Once the line containing "You are a GUI" is found in the entries below, reproduce it and every line after it, stopping at and including the line containing "The width and"; reproduce nothing else, and keep each line exact.

▶ _Records for processing_:
_ _ _ _ _

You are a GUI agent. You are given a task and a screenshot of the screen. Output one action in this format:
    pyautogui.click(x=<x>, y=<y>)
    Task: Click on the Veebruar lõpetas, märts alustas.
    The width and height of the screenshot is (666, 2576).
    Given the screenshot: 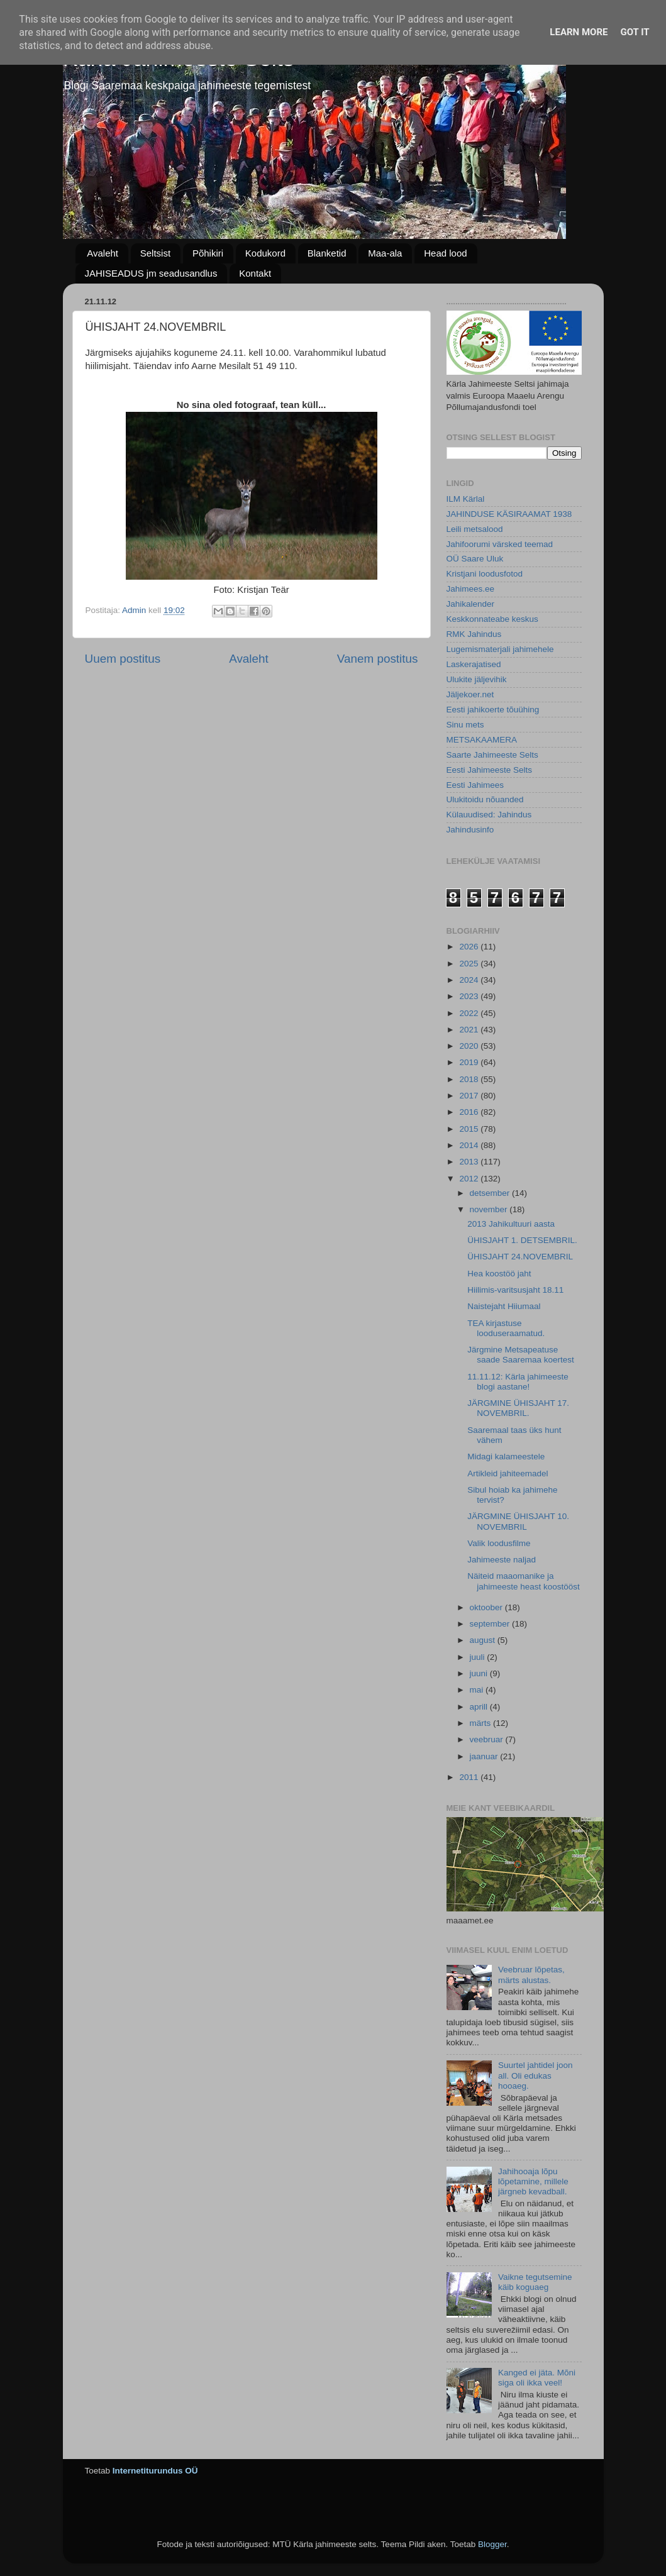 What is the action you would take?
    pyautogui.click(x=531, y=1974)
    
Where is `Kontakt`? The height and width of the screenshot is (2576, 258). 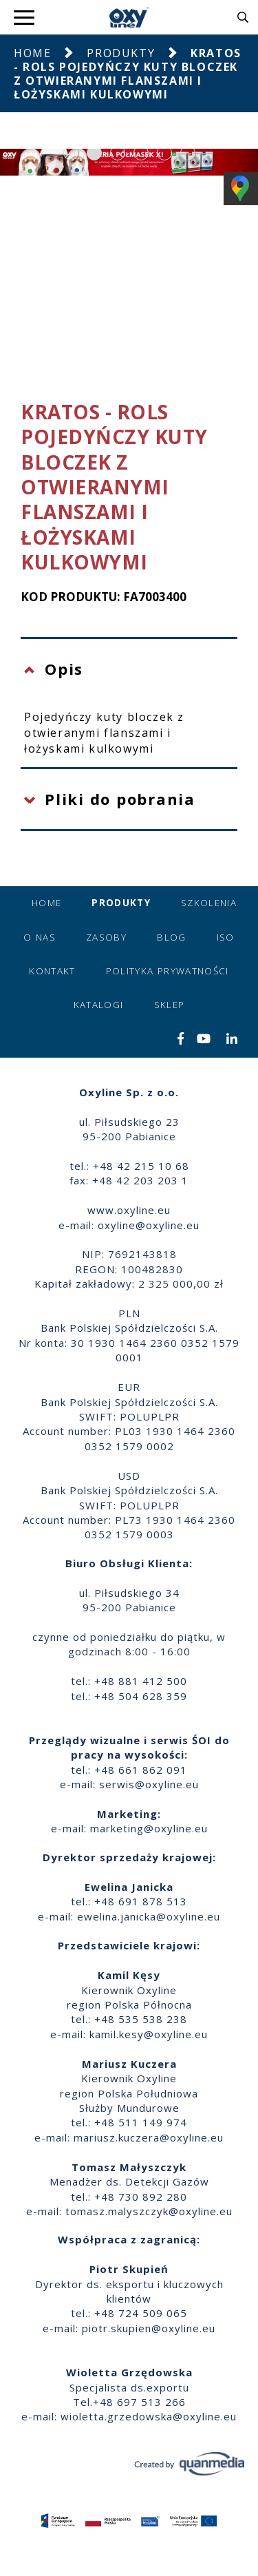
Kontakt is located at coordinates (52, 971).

_ _ _ _ _

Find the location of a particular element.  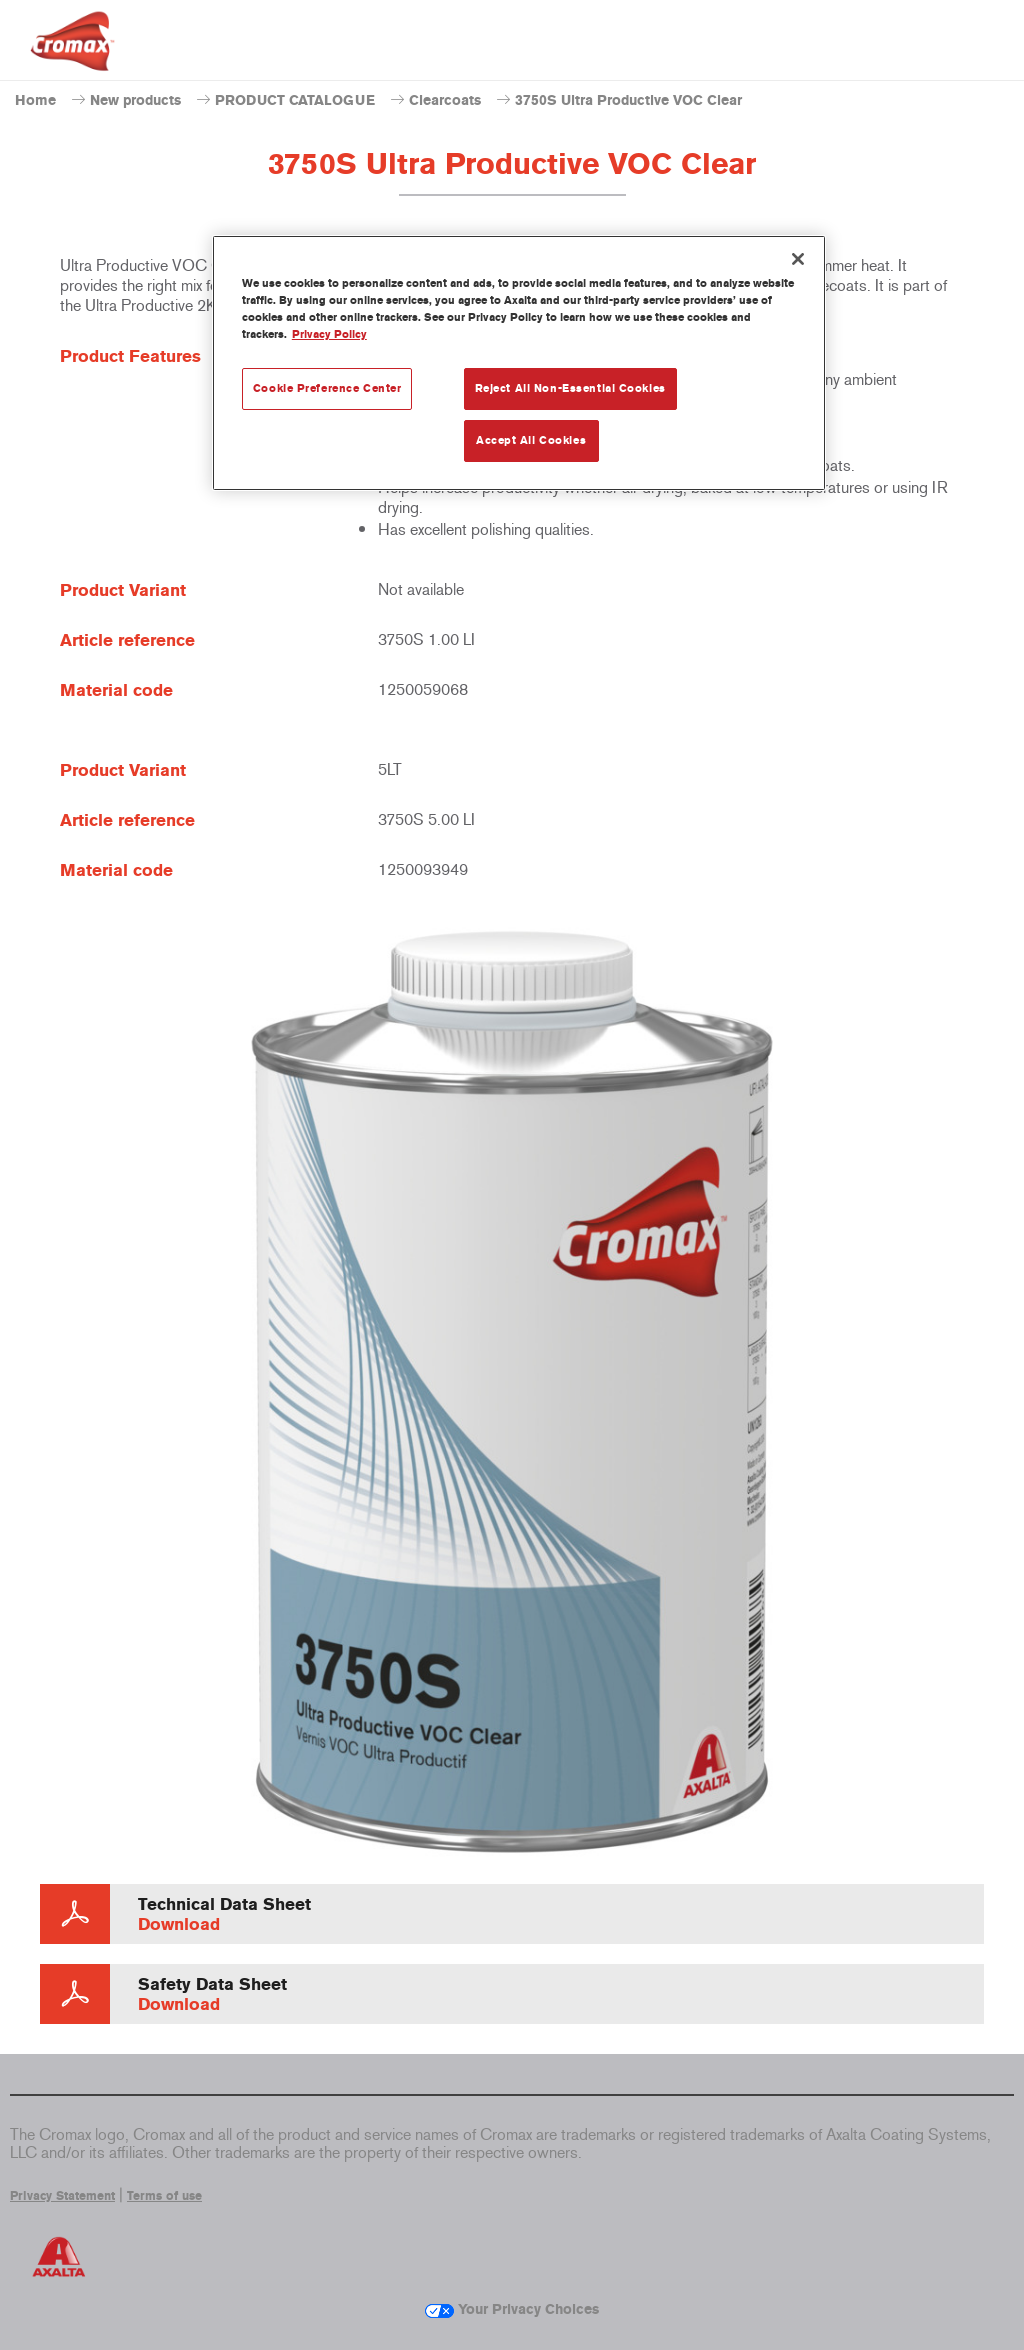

_ _ _ _ _

▶ _Written reply_:
You are a GUI agent. You are given a task and a screenshot of the screen. Output one action in this format:
    pyautogui.click(x=<x>, y=<y>)
    Task: Click on the Veebruar lõpetas, märts alustas.
    The width and height of the screenshot is (666, 2576).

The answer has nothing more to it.